[Collected data]
=== Begin Enclosure ===

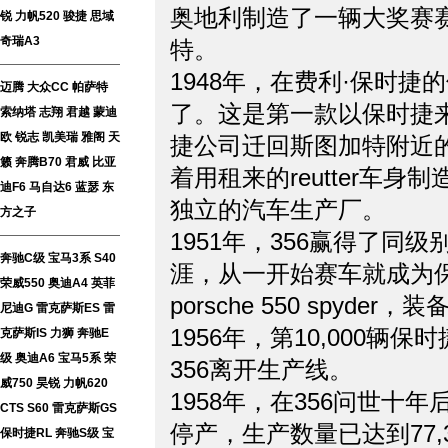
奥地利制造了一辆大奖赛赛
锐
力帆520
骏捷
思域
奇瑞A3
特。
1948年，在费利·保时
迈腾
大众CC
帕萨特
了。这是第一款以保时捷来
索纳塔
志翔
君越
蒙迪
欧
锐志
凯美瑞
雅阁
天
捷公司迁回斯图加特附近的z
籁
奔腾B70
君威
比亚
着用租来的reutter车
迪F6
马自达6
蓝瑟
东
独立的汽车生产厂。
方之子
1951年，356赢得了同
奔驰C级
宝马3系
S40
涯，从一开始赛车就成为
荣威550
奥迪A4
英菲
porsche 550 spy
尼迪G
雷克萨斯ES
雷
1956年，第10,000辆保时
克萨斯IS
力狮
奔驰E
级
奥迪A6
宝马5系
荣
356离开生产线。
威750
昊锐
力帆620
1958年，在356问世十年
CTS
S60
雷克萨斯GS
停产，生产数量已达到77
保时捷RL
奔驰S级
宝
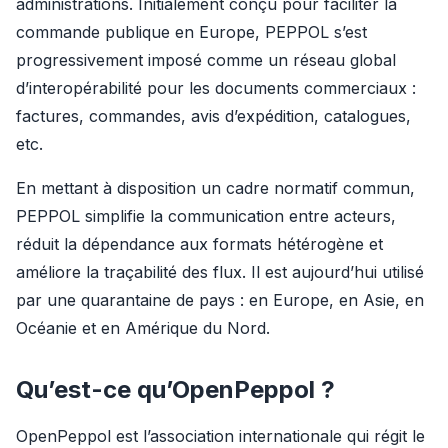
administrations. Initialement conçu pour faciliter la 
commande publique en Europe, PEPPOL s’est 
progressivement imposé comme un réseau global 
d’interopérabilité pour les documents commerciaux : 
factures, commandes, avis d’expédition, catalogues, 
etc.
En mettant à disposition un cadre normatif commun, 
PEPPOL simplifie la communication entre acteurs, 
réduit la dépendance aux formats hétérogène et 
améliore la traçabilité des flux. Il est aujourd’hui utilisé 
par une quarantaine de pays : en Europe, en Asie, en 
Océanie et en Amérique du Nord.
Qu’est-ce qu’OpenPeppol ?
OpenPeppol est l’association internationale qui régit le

=== End Enclosure ===
=== Begin Enclosure ===

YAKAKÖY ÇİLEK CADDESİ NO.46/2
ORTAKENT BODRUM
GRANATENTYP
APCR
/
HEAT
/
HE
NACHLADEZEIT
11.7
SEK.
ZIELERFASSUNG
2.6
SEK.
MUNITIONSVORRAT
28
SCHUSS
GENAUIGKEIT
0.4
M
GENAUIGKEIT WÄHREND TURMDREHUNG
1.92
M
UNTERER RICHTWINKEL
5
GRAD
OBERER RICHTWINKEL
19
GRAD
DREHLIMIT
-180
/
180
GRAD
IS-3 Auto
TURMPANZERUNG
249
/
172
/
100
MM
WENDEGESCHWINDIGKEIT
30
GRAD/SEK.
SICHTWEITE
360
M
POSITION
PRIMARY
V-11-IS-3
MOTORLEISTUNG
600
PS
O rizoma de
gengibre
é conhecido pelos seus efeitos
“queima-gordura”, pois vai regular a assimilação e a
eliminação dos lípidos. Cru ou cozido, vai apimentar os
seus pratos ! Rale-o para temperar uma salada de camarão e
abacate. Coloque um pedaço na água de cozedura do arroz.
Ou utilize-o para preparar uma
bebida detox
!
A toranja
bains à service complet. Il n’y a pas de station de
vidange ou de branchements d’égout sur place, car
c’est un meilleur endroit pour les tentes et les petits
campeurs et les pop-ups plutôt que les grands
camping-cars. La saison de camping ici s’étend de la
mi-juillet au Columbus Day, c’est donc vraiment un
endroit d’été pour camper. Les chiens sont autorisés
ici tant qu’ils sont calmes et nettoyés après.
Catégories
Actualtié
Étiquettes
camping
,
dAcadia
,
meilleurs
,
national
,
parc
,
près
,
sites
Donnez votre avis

=== End Enclosure ===

== ABOUT THIS TASK ==
In the records above, find the line with "Océanie et en Amérique du Nord."; write out exactly that line and each one after it, stopping after the line with "OpenPeppol est l’association".

== EXERCISE OUTPUT ==
Océanie et en Amérique du Nord.
Qu’est-ce qu’OpenPeppol ?
OpenPeppol est l’association internationale qui régit le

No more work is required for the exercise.